If anything, they attract those to encourage them to own their muchness and to take up space. People who play it big make room for others who play it big. There’s literal (and figurative) space to do so. People who play it big, who are confident, are people who understand the necessity of others. Through personal experience, being meek or insecure is probably more self-centered and selfish than being boastful about your talents. There are constant comparisons to others, the constant hyper-fixation on whether or not you measure up, and the constant pinpointing of how to be better, which takes away from the enjoyment of the present. It’s a volatile cycle to be in.

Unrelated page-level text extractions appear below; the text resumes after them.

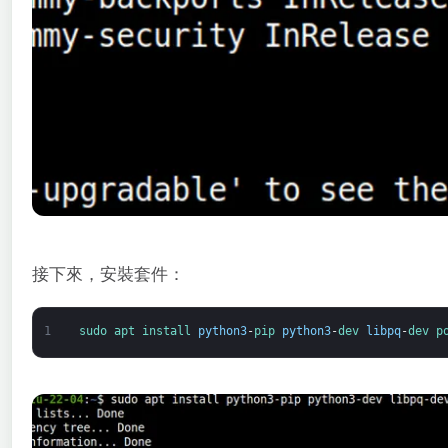
接下來，安裝套件：
1
sudo 
apt 
install 
python3
-
pip 
python3
-
dev 
libpq
-
dev 
p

God doesn’t want you to play it safe. Safety keeps you contained, and all I can imagine is sitting in one of those white rooms with nowhere to go. You’ll eventually be driven mad— angry, or insane, take your pick. To be dangerous, full of risk, is the ultimate level of faith, as it creates a new foundation built on vulnerability between you and your Spirit guides. To be vulnerable encourages you to be dangerous, which builds your confidence and reignites your self-belief. We must continue to be loud about our talents, to be loud about our visions, to be loud about our faith in ourselves. Not just individually but communally as well.
Owning my muchness has allowed me to attract so much more than I could ever have imagined. I have attracted good people, kind acts of service, and ideas that are much bigger than I ever could have imagined them to be. Playing it humble never once got me the level of respect from others that I have given myself after owning how much I desire. How much I am. I often think, if we are made in the image of God, and if God was daring enough to create me, shouldn’t I be loud about it?